Edward Lye (1694–1767) was an 18th-century scholar of Old English and Germanic philology.

His Dictionarium Saxonico et Gothico-Latinum, published posthumously in 1772, was a milestone in the development of Old English lexicography, surpassed only by, and substantially contributing to Joseph Bosworth's Dictionary of the Anglo-Saxon language of 1838.

==Life==
He was born at Totnes, Devon, the son of Thomas Lye, vicar of Broadhempston and a schoolmaster at Totnes, by his wife Catherine (née Johnson). He was educated at his father's school and at Crewkerne school, Somerset. He went to Hart Hall, Oxford, where he entered 28 March 1713, and graduated B.A. 19 October 1716, M.A. 6 July 1722. He was ordained in 1717, and in 1721 was admitted vicar of Houghton Parva, Northamptonshire.

On 4 January 1750, he was elected Fellow of the Society of Antiquaries. He resigned Houghton Parva about 1750, on being presented by James Compton, 5th Earl of Northampton to the rectory of Yardley Hastings, Northamptonshire. He at this time was supporting his mother and his two sisters. Lye died, aged 73, on 19 August 1767 of gout, from which he had long suffered, at Yardley Hastings, where he was buried with a prominent wall monument. His library was sold in 1773.

==Works==
He began the study of Anglo-Saxon and related languages. In 1743 he published, with additions, the Etymologicum Anglicanum of Francis Junius from manuscripts in the Bodleian Library. To this work he prefixed an Anglo-Saxon grammar.

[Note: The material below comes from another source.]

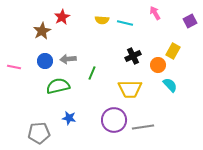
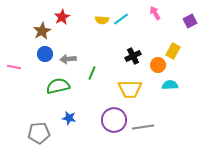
cyan line: moved 4 px left, 4 px up; rotated 49 degrees counterclockwise
blue circle: moved 7 px up
cyan semicircle: rotated 49 degrees counterclockwise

In 1750, he edited the Gothic version of the gospels, Sacrorum Evangeliorum Versio Gothica (Oxford) with a Latin translation, notes, and a Gothic grammar. About 1737 Lye began to work on an Anglo-Saxon and Gothic dictionary, which he despaired of publishing; in 1765 he was encouraged by a subscription from Archbishop Thomas Secker, and other subscriptions. About thirty sheets were printed just before Lye's death, and the work was posthumously published in 1772 with additions by his friend Owen Manning as Dictionarium Saxonico et Gothico-Latinum (London). The title pages goes on to say "Accedunt fragmenta Versionis Ulphilanæ, necnon Opuscula quædam Anglo-Saxonica."